President Obama: No one could argue that we have not made significant progress

President Obama's definition of "significant progress" is certainly much different than mine.

Speaking at a fundraising event in California on Thursday night, President Obama said no one could argue that he has "not made significant progress" during his presidency.

"By almost every economic measure, Americans are better off today than they were when I came into office.  The unemployment rate has gone from 10 percent to 5.5 percent.  People who had lost their savings in 401(k)s have seen them not just restored but exceeding where they were.  The auto industry, which was flat-lining with the potential loss of a million jobs, now is thriving, even stronger than it was before the crisis.  Housing has begun to recover.

"We produce more energy than ever before.  We doubled the production of clean energy -- wind power three times as much as when I came into office; solar 10 times as much, and as a consequence, we've actually been able to reduce our carbon emissions that cause climate change more than any other nation on Earth.

 "High school graduations are up.  College attendance is up.  Reading scores are up.  Sixteen million people have health insurance that didn’t have it before.  The uninsured rate has never been lower in America.

"We've done all this and cut the deficit by two-thirds.  And so there’s almost no measure by which one could argue that we have not made significant progress over these last six and a half years.
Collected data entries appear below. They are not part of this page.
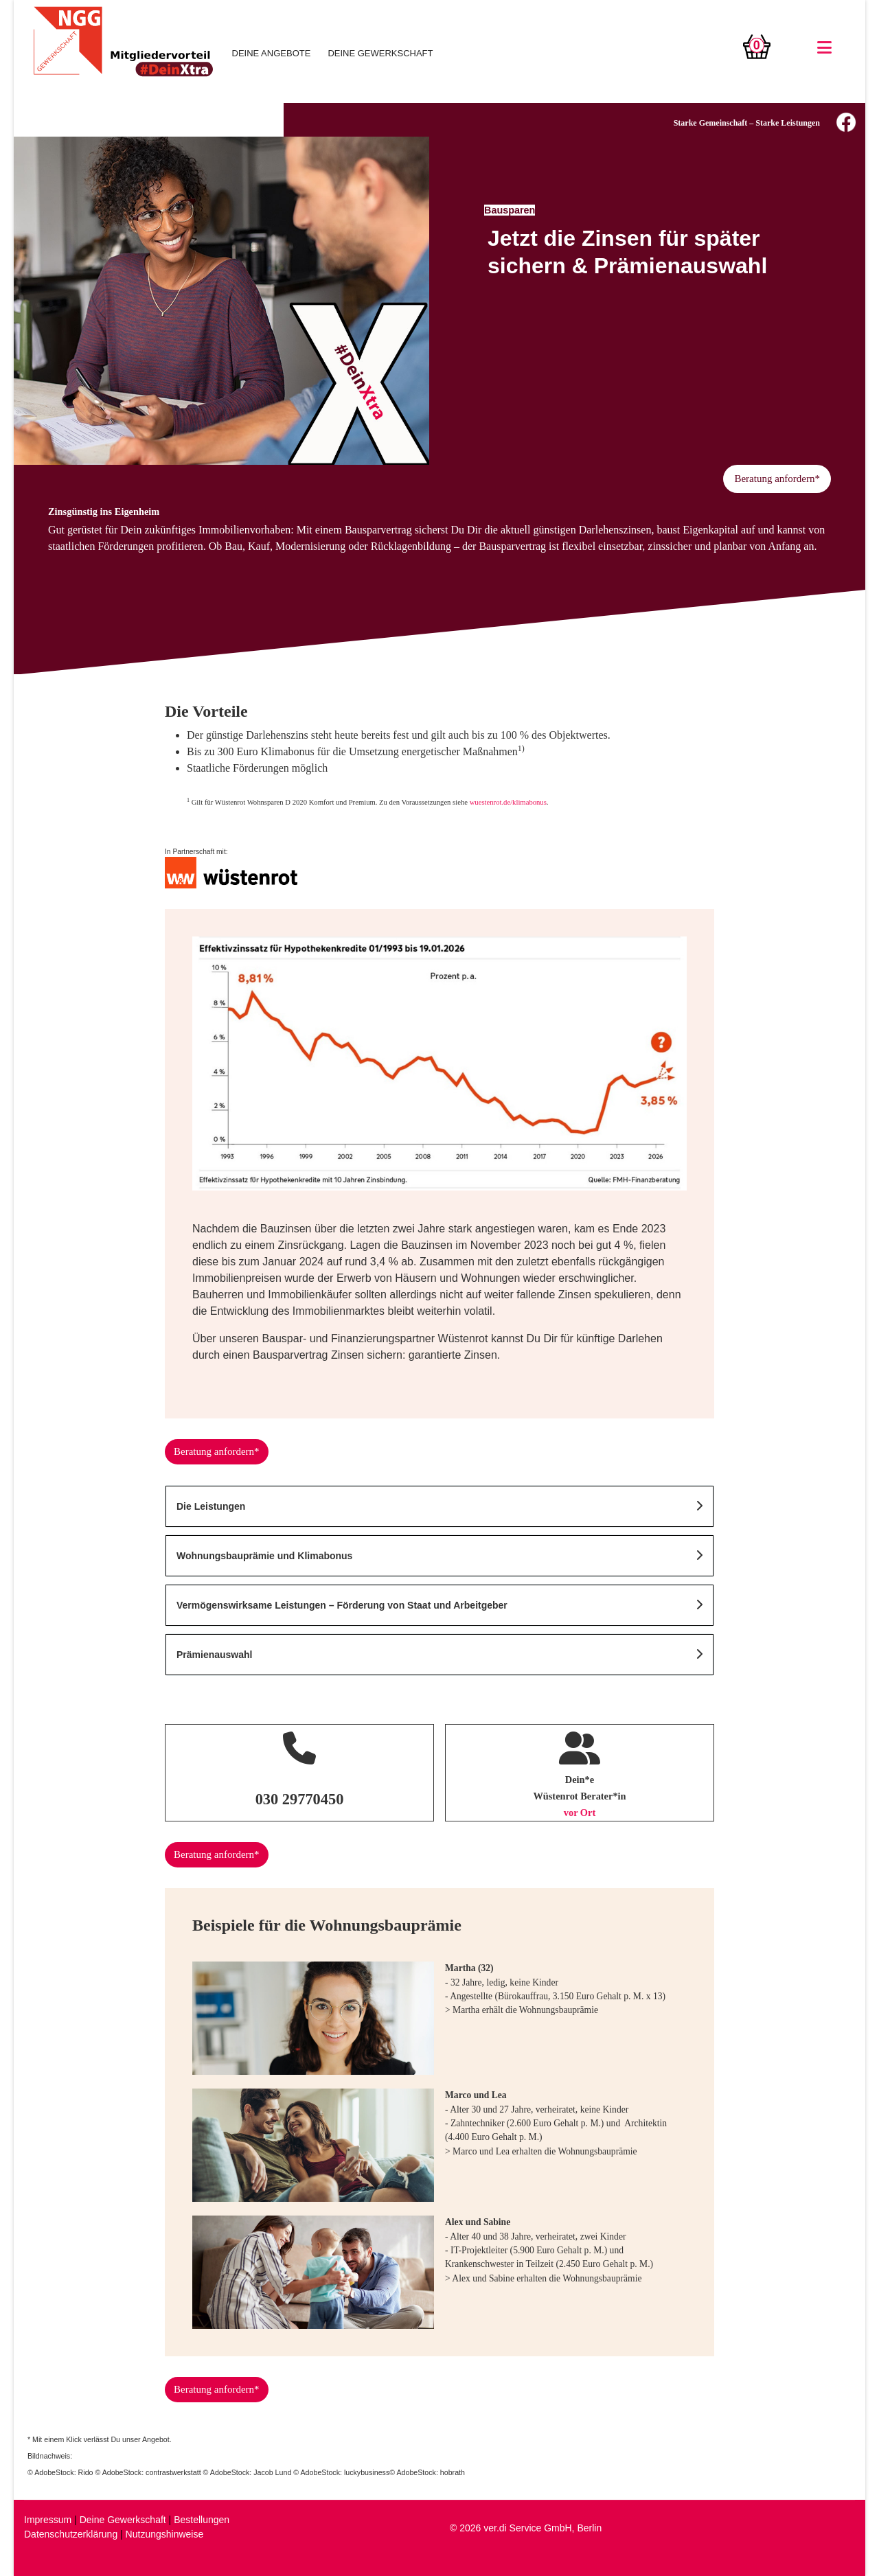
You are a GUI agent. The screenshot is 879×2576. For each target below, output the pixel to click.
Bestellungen (201, 2519)
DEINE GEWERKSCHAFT (380, 53)
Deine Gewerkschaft (123, 2519)
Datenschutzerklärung (70, 2534)
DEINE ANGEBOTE (271, 53)
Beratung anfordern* (777, 478)
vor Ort (580, 1812)
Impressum (47, 2519)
"But we've got so much work to do.  There’s so much that's left undone.

"We still live in a country in which the idea of equal opportunity is not felt, is not experienced, is not lived for too many young people.  Too many in our middle class have seen their incomes and wages flat-line even as their expenses go up.  Too many young people are still priced out of college, and if they do go to college, are burdened with extraordinary debt," President Obama said according to the White House transcript.